The Apple CEO opened up to Stephen Colbert about his decision, saying he “wanted to tell everyone [his] truth.”
Cook said he felt “a tremendous responsibility” to do it during an interview on The Late Show.
“It became so clear to me that kids were getting bullied in school, kids were getting basically discriminated against, kids were even being disclaimed by their own parents — and that I needed to do something … Where I valued my privacy significantly, I felt that I was valuing it too far above what I could do for other people. And so I wanted to tell everyone my truth.”

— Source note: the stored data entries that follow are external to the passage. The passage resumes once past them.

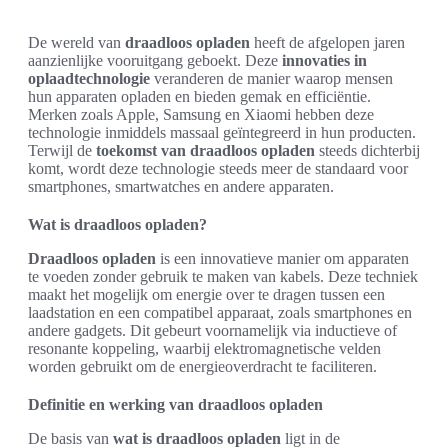
De wereld van
draadloos opladen
heeft de afgelopen jaren
aanzienlijke vooruitgang geboekt. Deze
innovaties in
oplaadtechnologie
veranderen de manier waarop mensen
hun apparaten opladen en bieden gemak en efficiëntie.
Merken zoals Apple, Samsung en Xiaomi hebben deze
technologie inmiddels massaal geïntegreerd in hun producten.
Terwijl de
toekomst van draadloos opladen
steeds dichterbij
komt, wordt deze technologie steeds meer de standaard voor
smartphones, smartwatches en andere apparaten.
Wat is draadloos opladen?
Draadloos opladen
is een innovatieve manier om apparaten
te voeden zonder gebruik te maken van kabels. Deze techniek
maakt het mogelijk om energie over te dragen tussen een
laadstation en een compatibel apparaat, zoals smartphones en
andere gadgets. Dit gebeurt voornamelijk via inductieve of
resonante koppeling, waarbij elektromagnetische velden
worden gebruikt om de energieoverdracht te faciliteren.
Definitie en werking van draadloos opladen
De basis van
wat is draadloos opladen
ligt in de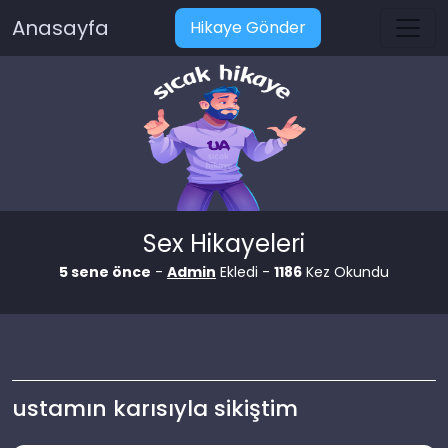
Anasayfa
Hikaye Gönder
Sex Hikayeleri
5 sene önce
-
Admin
Ekledi -
1186
Kez Okundu
ustamın karısıyla sikiştim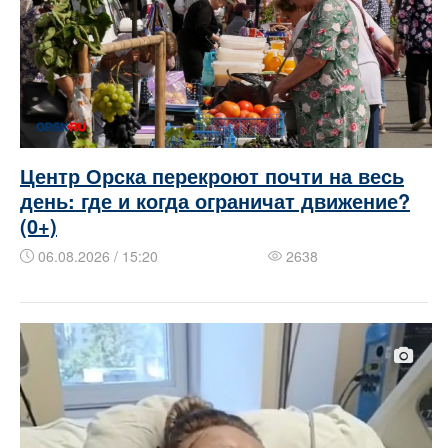
Центр Орска перекроют почти на весь
день: где и когда ограничат движение?
(0+)
06.08.2026 / 15:20
2638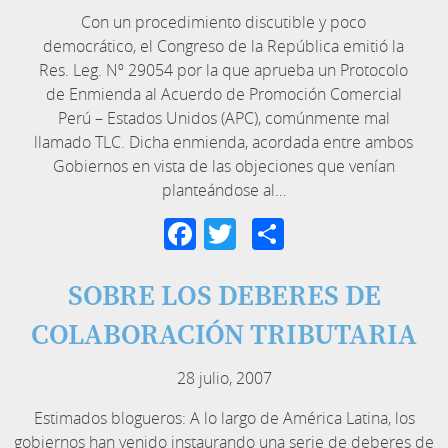
Con un procedimiento discutible y poco
democrático, el Congreso de la República emitió la
Res. Leg. Nº 29054 por la que aprueba un Protocolo
de Enmienda al Acuerdo de Promoción Comercial
Perú – Estados Unidos (APC), comúnmente mal
llamado TLC. Dicha enmienda, acordada entre ambos
Gobiernos en vista de las objeciones que venían
planteándose al…
Facebook
Twitter
Compartir
SOBRE LOS DEBERES DE
COLABORACIÓN TRIBUTARIA
28 julio, 2007
Estimados blogueros: A lo largo de América Latina, los
gobiernos han venido instaurando una serie de deberes de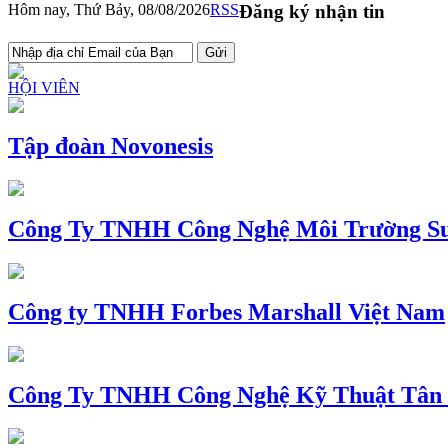
Hôm nay, Thứ Bảy, 08/08/2026
RSS
Đăng ký nhận tin
HỘI VIÊN
Tập đoàn Novonesis
Công Ty TNHH Công Nghệ Môi Trường Su
Công ty TNHH Forbes Marshall Việt Nam
Công Ty TNHH Công Nghệ Kỹ Thuật Tân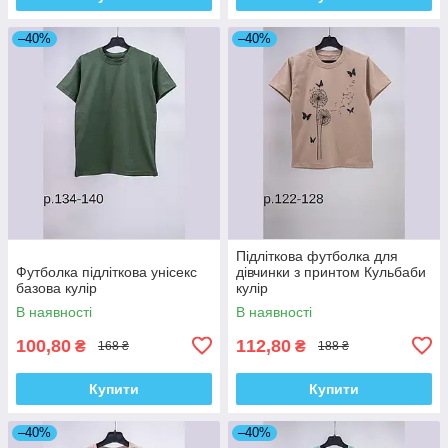
–40%
–40%
Підліткова футболка для
Футболка підліткова унісекс
дівчинки з принтом Кульбаби
базова кулір
кулір
В наявності
В наявності
100,80
112,80
₴
₴
168 ₴
188 ₴
Купити
Купити
–40%
–40%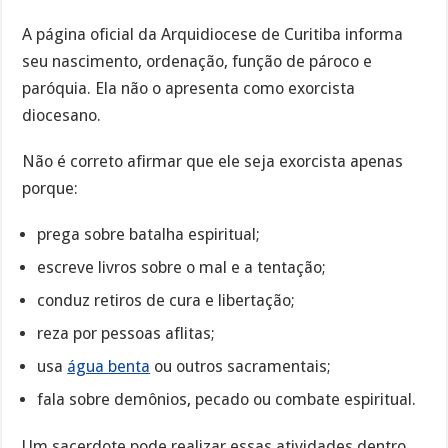
A página oficial da Arquidiocese de Curitiba informa
seu nascimento, ordenação, função de pároco e
paróquia. Ela não o apresenta como exorcista
diocesano.
Não é correto afirmar que ele seja exorcista apenas
porque:
prega sobre batalha espiritual;
escreve livros sobre o mal e a tentação;
conduz retiros de cura e libertação;
reza por pessoas aflitas;
usa
água benta
ou outros sacramentais;
fala sobre demônios, pecado ou combate espiritual.
Um sacerdote pode realizar essas atividades dentro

“Many people already knew, for many people it was no revelation. it’s like discovering something in your iPhone that it’s always done but you didn’t quite know it, right?” said Cook. “And so it wasn’t a revelation to a lot of people that I work with but it was maybe to the broader world.”
Cook revealed he is gay in an eloquent piece in Bloomberg last October. There, he called being gay ‘among the greatest gifts god has given him.”
“I don’t consider myself an activist, but I realize how much I’ve benefited from the sacrifice of others. So if hearing that the CEO of Apple is gay can help someone struggling to come to terms with who he or she is, or bring comfort to anyone who feels alone, or inspire people to insist on their equality, then it’s worth the trade-off with my own privacy,” he said.